A group will host a rally on Saturday in support of changing hiring policies to help past offenders get hired.
The Fair Chance Hiring Rally will take place at Heritage Square in Waco at 10 a.m. and it will feature speakers that will talk about the benefits of fair chance hiring practices.
The event, hosted by Fair Chance Waco, aims to increase support for the effort and those with a criminal record affected by current hiring policies are encouraged to attend.
Fair Chance Waco wants an equal playing field for past offenders so they can turn their lives around.
Ken McKeever and Jerrod Clark of Mission Waco spearheaded the effort after having several offenders approach them about the difficulty of finding jobs and housing because of their past criminal history.
"This is for people who want to work. This is for people who want jobs but because of a mistake in the past, they ended with a criminal record. Therefore, they're being prevented from entering productive society and working hard for their living,” said Mission Waco Director of Legal Services Ken McKeever.

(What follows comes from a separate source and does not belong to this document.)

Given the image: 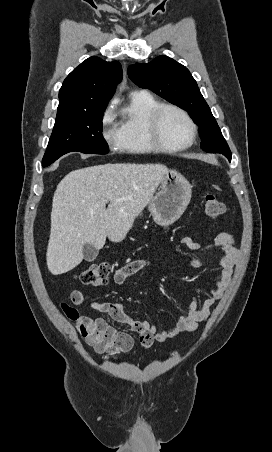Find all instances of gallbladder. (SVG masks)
<instances>
[{"label":"gallbladder","mask_w":272,"mask_h":452,"mask_svg":"<svg viewBox=\"0 0 272 452\" xmlns=\"http://www.w3.org/2000/svg\"><path fill=\"white\" fill-rule=\"evenodd\" d=\"M99 250L92 244L86 243L83 246V257L86 261L94 260L98 255Z\"/></svg>","instance_id":"obj_1"}]
</instances>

McKeever said the change is important to help past offenders because this is a moral issue. In addition, he said if past offenders get jobs, the community safer and the number of repeat offenders would decrease.
The group would like for employers to not ask applicants about their criminal history on the initial application.
“On the front end of the process it gives the applicant the ability to have a fair opportunity to interview and not be discarded because they checked the box on the application that says ‘I have a criminal record,’” said Mission Waco Social Work Director Jerrod Clark.
Under the proposed fair chance hiring policies, an employer would conduct an individualized assessment of the qualified applicant who has a past criminal record. This would entail, looking at the nature of the offense, length of time since the offense occurred and connection to the prospective job.
"We're not asking for charity. We're not asking for an employer to have pity on an individual based on their criminal offense. We want to be reasonable. We want the position to fit well. We don’t want to put the employer at risk,” said Clark.
Waco resident C.J. Allen who said he was incarcerated for four and a half years finds the proposed changes beneficial.
According to Allen, who used to be a truck driver and has experience with videography is currently working odd jobs because he has not been able to find a permanent job.
He believes a few felony charges on his record have prevented him from getting hired.
"I wish people would understand that people do need a second chance to try to get their lives back together and they shouldn't be convicted on what they've done in the past,” said Allen.
He said employers should take a chance hiring someone with a past conviction.
“Don't look at the guidelines at what got the person into trouble. Ask the person what was the problem," said Allen.
Fair Chance Waco is garnering support for changing the hiring policies with an online petition that now has more than a 1,000 signatures.
“It’s a way to show that we have certain number of people that have support for fair hiring policy and to ask the city, the county, state and local employers will you give people a fair chance in the hiring process,” said McKeever.
The group plans to present take those signatures to the Capitol on Tuesday for lawmakers to see the support of this effort. They plan to present a formal proposal to local officials once the effort gets more traction.
The City of Waco changed its hiring policy in 2014 to lower the number of years without a conviction an applicant must have in order to apply.
Currently, applicants with felony convictions occurring more than five years ago and misdemeanors occurring more than three years ago are considered for employment in the City of Waco. However, an individualized assessment is conducted to determine job fitness for risk sensitivity job.
According to the City of Waco’s Human Resource Department, since the policy changed 42 people with a criminal conviction in their background, including felonies and misdemeanors have been hired.
In McLennan County, the hiring supervisor discretion makes the determination whether a past offender can be hired.